The solution wasn’t very straightforward either. You could order the array and do a binary search but the sorting would be expensive (heavy array operations on thousands of elements, ugh) and the binary search would need manual implementation. Okay that’s actually simpler to do, but still, there’s no out of the box solution for that. You might think “just use an object”, but that solution doesn’t scale well with objects of thousands of arbitrary keys. We needed a different data structure for name lookups. I landed on a Trie.

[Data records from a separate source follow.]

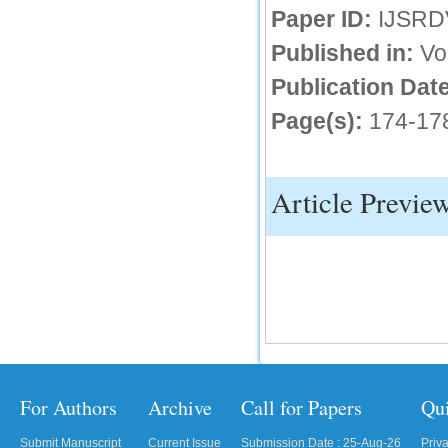
Paper ID:
IJSRD
IC Value
Published in:
Vo
66.68
Publication Date
Click Here
Page(s):
174-17
How to write research paper?
This video will guide authors to write their
first research paper. Kindly check it and
then prepare article
Article Previe
Click Here
For Authors
Archive
Call for Papers
Qu
Submit Manuscript
Current Issue
Submission Date : 25-Aug-26
Priv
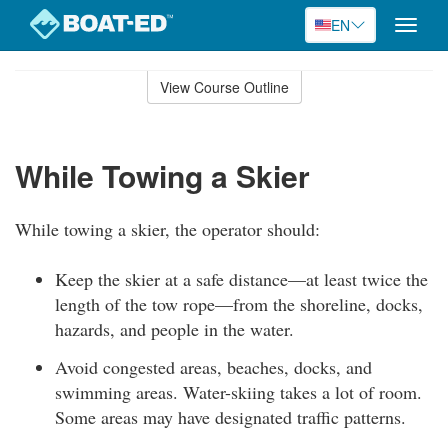
EN
Toggle
naviga
Skip
to
View Course Outline
Course
main
Outline
content
While Towing a Skier
While towing a skier, the operator should:
Keep the skier at a safe distance—at least twice the
length of the tow rope—from the shoreline, docks,
hazards, and people in the water.
Avoid congested areas, beaches, docks, and
swimming areas. Water-skiing takes a lot of room.
Some areas may have designated traffic patterns.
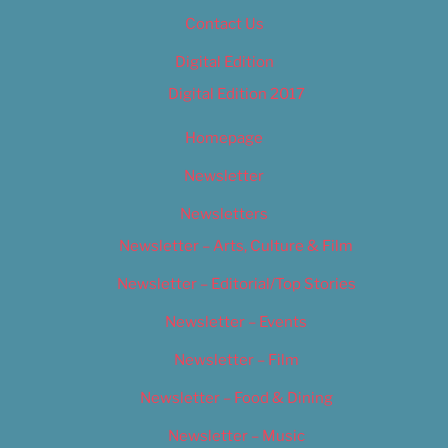
Contact Us
Digital Edition
Digital Edition 2017
Homepage
Newsletter
Newsletters
Newsletter – Arts, Culture & Film
Newsletter – Editorial/Top Stories
Newsletter – Events
Newsletter – Film
Newsletter – Food & Dining
Newsletter – Music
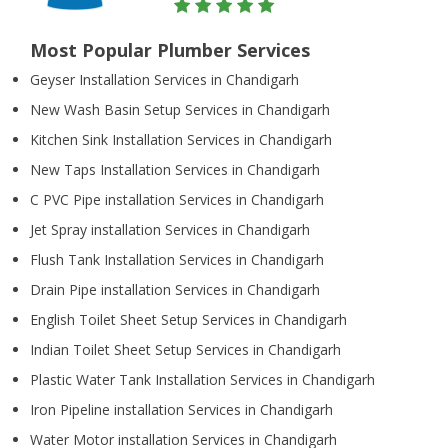
Most Popular Plumber Services
Geyser Installation Services in Chandigarh
New Wash Basin Setup Services in Chandigarh
Kitchen Sink Installation Services in Chandigarh
New Taps Installation Services in Chandigarh
C PVC Pipe installation Services in Chandigarh
Jet Spray installation Services in Chandigarh
Flush Tank Installation Services in Chandigarh
Drain Pipe installation Services in Chandigarh
English Toilet Sheet Setup Services in Chandigarh
Indian Toilet Sheet Setup Services in Chandigarh
Plastic Water Tank Installation Services in Chandigarh
Iron Pipeline installation Services in Chandigarh
Water Motor installation Services in Chandigarh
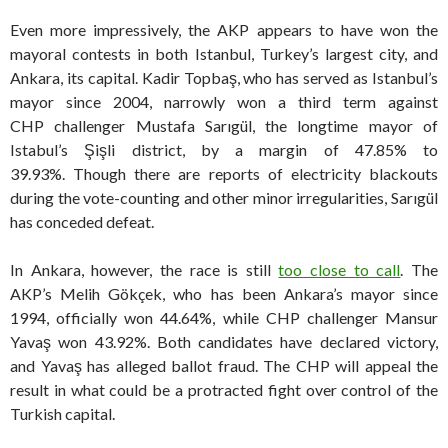
Even more impressively, the AKP appears to have won the
mayoral contests in both Istanbul, Turkey’s largest city, and
Ankara, its capital. Kadir Topbaş, who has served as Istanbul’s
mayor since 2004, narrowly won a third term against
CHP challenger Mustafa Sarıgül, the longtime mayor of
Istabul’s Şişli district, by a margin of 47.85% to
39.93%. Though there are reports of electricity blackouts
during the vote-counting and other minor irregularities, Sarıgül
has conceded defeat.
In Ankara, however, the race is still
too close to call
. The
AKP’s Melih Gökçek, who has been Ankara’s mayor since
1994, officially won 44.64%, while CHP challenger Mansur
Yavaş won 43.92%. Both candidates have declared victory,
and Yavaş has alleged ballot fraud. The CHP will appeal the
result in what could be a protracted fight over control of the
Turkish capital.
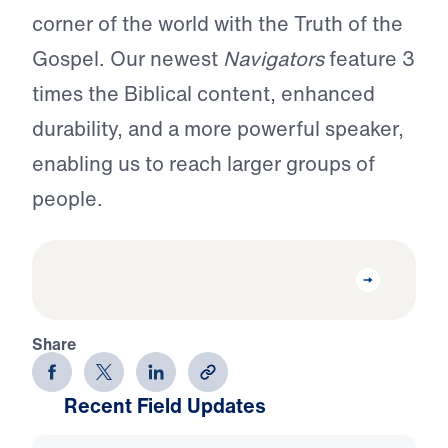
corner of the world with the Truth of the
Gospel. Our newest
Navigators
feature 3
times the Biblical content, enhanced
durability, and a more powerful speaker,
enabling us to reach larger groups of
people.
Share
Recent Field Updates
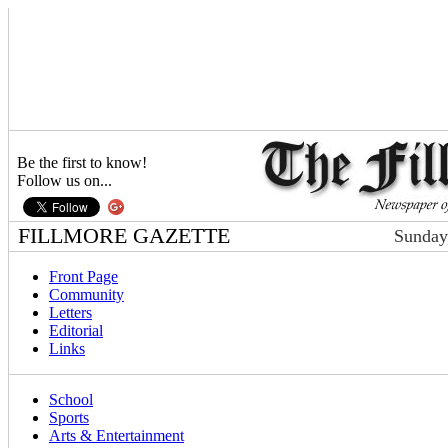
Be the first to know!
Follow us on...
FILLMORE GAZETTE
Sunday
Front Page
Community
Letters
Editorial
Links
School
Sports
Arts & Entertainment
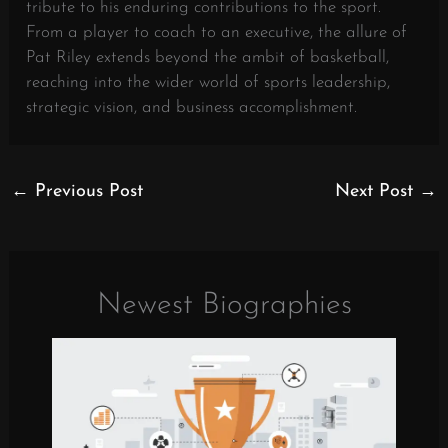
tribute to his enduring contributions to the sport.
From a player to coach to an executive, the allure of
Pat Riley extends beyond the ambit of basketball,
reaching into the wider world of sports leadership,
strategic vision, and business accomplishment.
←
Previous Post
Next Post
→
Newest Biographies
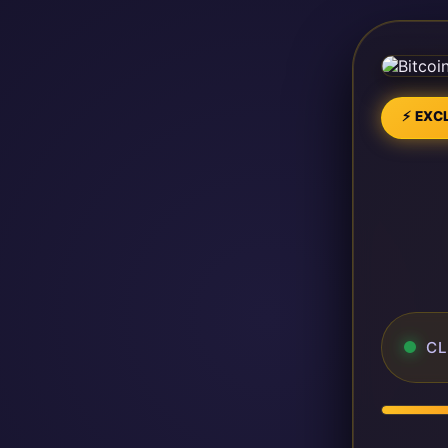
⚡ EXCL
CL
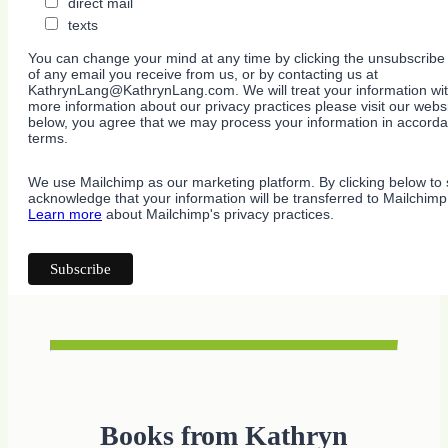
direct mail
texts
You can change your mind at any time by clicking the unsubscribe l
of any email you receive from us, or by contacting us at
KathrynLang@KathrynLang.com. We will treat your information wit
more information about our privacy practices please visit our websi
below, you agree that we may process your information in accorda
terms.
We use Mailchimp as our marketing platform. By clicking below to 
acknowledge that your information will be transferred to Mailchimp
Learn more
about Mailchimp's privacy practices.
Books from Kathryn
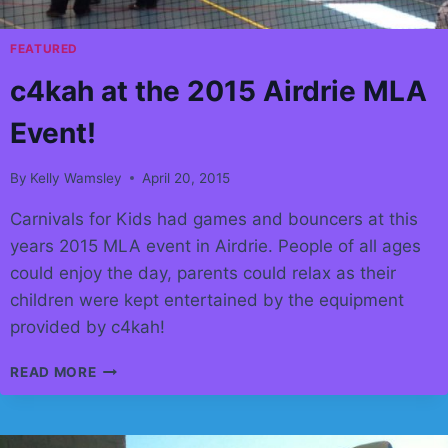
FEATURED
c4kah at the 2015 Airdrie MLA
Event!
By
Kelly Wamsley
April 20, 2015
Carnivals for Kids had games and bouncers at this
years 2015 MLA event in Airdrie. People of all ages
could enjoy the day, parents could relax as their
children were kept entertained by the equipment
provided by c4kah!
C4KAH
READ MORE
AT
THE
2015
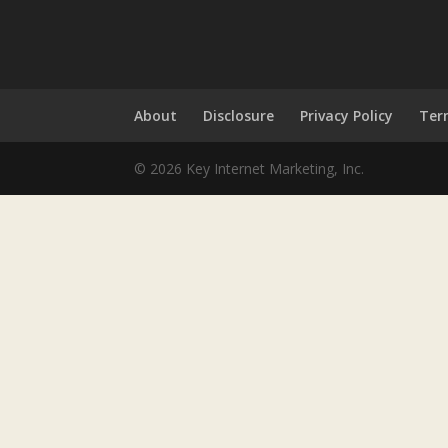
About
Disclosure
Privacy Policy
Ter
© 2026 Key Internet Marketing, Inc.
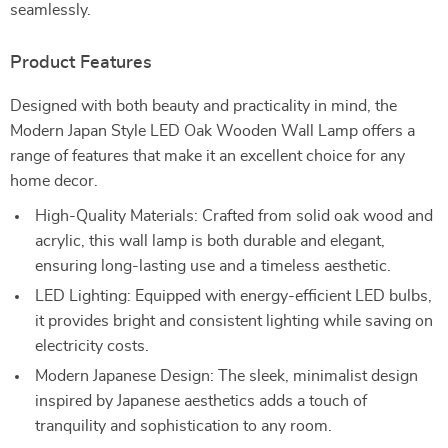
seamlessly.
Product Features
Designed with both beauty and practicality in mind, the
Modern Japan Style LED Oak Wooden Wall Lamp offers a
range of features that make it an excellent choice for any
home decor.
High-Quality Materials: Crafted from solid oak wood and
acrylic, this wall lamp is both durable and elegant,
ensuring long-lasting use and a timeless aesthetic.
LED Lighting: Equipped with energy-efficient LED bulbs,
it provides bright and consistent lighting while saving on
electricity costs.
Modern Japanese Design: The sleek, minimalist design
inspired by Japanese aesthetics adds a touch of
tranquility and sophistication to any room.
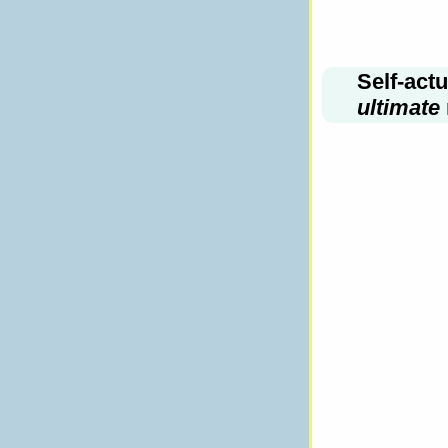
Self-act
ultimate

A Trie, not a miss spelling of “tree”, is a structure where each step of the tree branches on one character of the string. Oh just check wikipedia. There’s little point in explaining it in depth here. The result is that the lookup time for an arbitrary string on 20.000 elements was reduced from a worst case of 20.000 to twice the fixed length of the string (in other words, from O(n) down to O(len), completely different orders). These strings aren’t exactly 20.000 characters so you can see that the perf gain is enormous. And that showed. The library runtime went down to something like 40% or 50% of what it was before.

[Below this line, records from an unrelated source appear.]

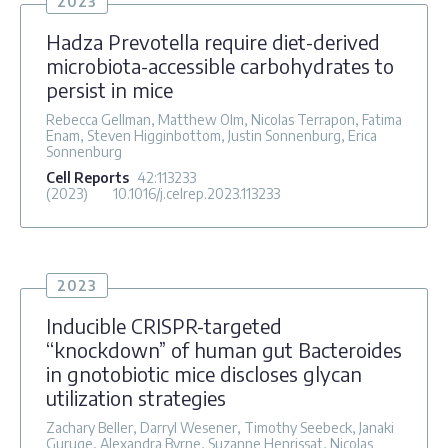
2023
Hadza Prevotella require diet-derived
microbiota-accessible carbohydrates to
persist in mice
Rebecca Gellman, Matthew Olm, Nicolas Terrapon, Fatima
Enam, Steven Higginbottom, Justin Sonnenburg, Erica
Sonnenburg
Cell Reports
42
:113233
(2023)
10.1016/j.celrep.2023.113233
2023
Inducible CRISPR-targeted
“knockdown” of human gut Bacteroides
in gnotobiotic mice discloses glycan
utilization strategies
Zachary Beller, Darryl Wesener, Timothy Seebeck, Janaki
Guruge, Alexandra Byrne, Suzanne Henrissat, Nicolas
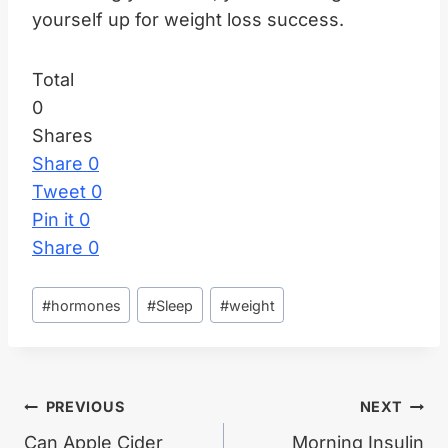
yourself up for weight loss success.
Total
0
Shares
Share
0
Tweet
0
Pin it
0
Share
0
Post
#
hormones
#
Sleep
#
weight
Tags:
Post
PREVIOUS
NEXT
Can Apple Cider
Morning Insulin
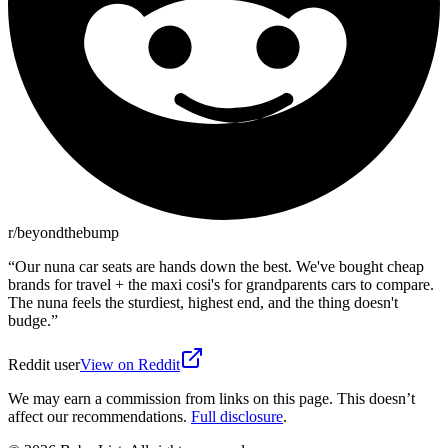
r/beyondthebump
“
Our nuna car seats are hands down the best. We've bought cheap
brands for travel + the maxi cosi's for grandparents cars to compare.
The nuna feels the sturdiest, highest end, and the thing doesn't
budge.
”
Reddit user
View on Reddit
We may earn a commission from links on this page. This doesn’t
affect our recommendations.
Full disclosure
.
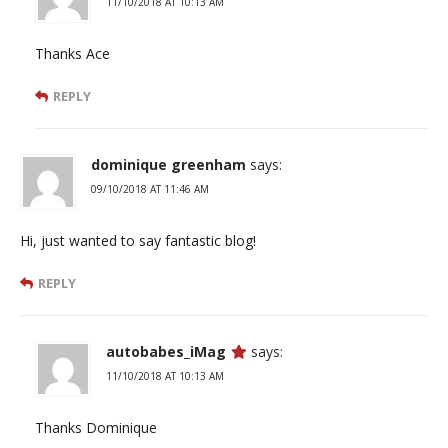
11/10/2018 AT 10:13 AM
Thanks Ace
REPLY
dominique greenham
says:
09/10/2018 AT 11:46 AM
Hi, just wanted to say fantastic blog!
REPLY
autobabes_iMag
says:
11/10/2018 AT 10:13 AM
Thanks Dominique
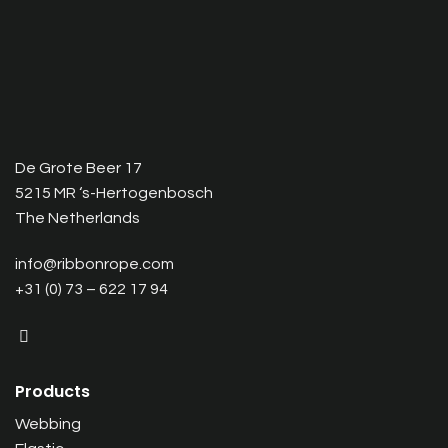
De Grote Beer 17
5215 MR ‘s-Hertogenbosch
The Netherlands
info@ribbonrope.com
+31 (0) 73 – 622 17 94
Products
Webbing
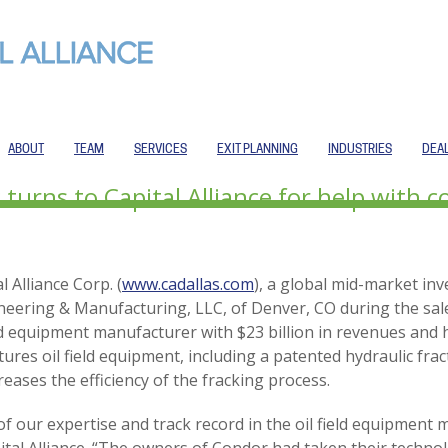
ABOUT
TEAM
SERVICES
EXIT PLANNING
INDUSTRIES
DEA
urns to Capital Alliance for help with c
l Alliance Corp. (
www.cadallas.com
), a global mid-market in
neering & Manufacturing, LLC, of Denver, CO during the sal
eld equipment manufacturer with $23 billion in revenues and
res oil field equipment, including a patented hydraulic fr
reases the efficiency of the fracking process.
 our expertise and track record in the oil field equipment m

As it stands the benchmark I use for making sure nothing breaks is a real-world input problem of 40.000 vars and 35.000 constraints (generating about 65.000 propagators). That’s huge, even by the problem’s theoretical standards. Yet it solves this in under a second. Heck, in almost half a second on my machine.

Yet, about half this time is spent in the GC. The reason is that for every step of the search, all domains are cloned. Those domains are then reduced during the next step but length of the domain array needs to persists throughout the search because the var indexes rely on it. So ultimately the domains may start out as strdoms but should result in soldoms, at least for the targeted vars. Be as it may, you’re still copying arrays of 40.000 elements on every step. That just doesn’t come cheap.

The domains need to be copied because everything is internally using indexes. If you would copy only the “unsolved” variables you would need to update the index in all of the library to make sure they point to the new right place. These indexes are used in many places, some are even central to the search config which means you’d need to deal with that too. So that’s a problem. You could try to clone the entire class and have the clone reduce its internals but that incurs a lot of different kind of overhead that’s not very trivial to change either.

There is also the list of unsolved variables that you need to track. As the name says, unsolved variables have a domain of at least two elements that still require reduction. We need a list of these because at every search branch we need to determine the next variable to “force” a decision on. We only pick from the vars that still need to be decided on and we don’t want to search for them through 40.000 vars if there are only 50 left to solve. This too could be solved in a different way but this too has its drawbacks short of a major rewrite. And those are expensive, not without danger, and may end up not being any better anyways.

The library in question, finitedomain, is open source and can be found on github: https://github.com/the-grid/finitedomain/

I really like working on the library. It’s posing an interesting challenge, it’s low level vanilla JS, it has zero dependencies, and it’s doing a crazy fast job on a problem of academic level difficulty.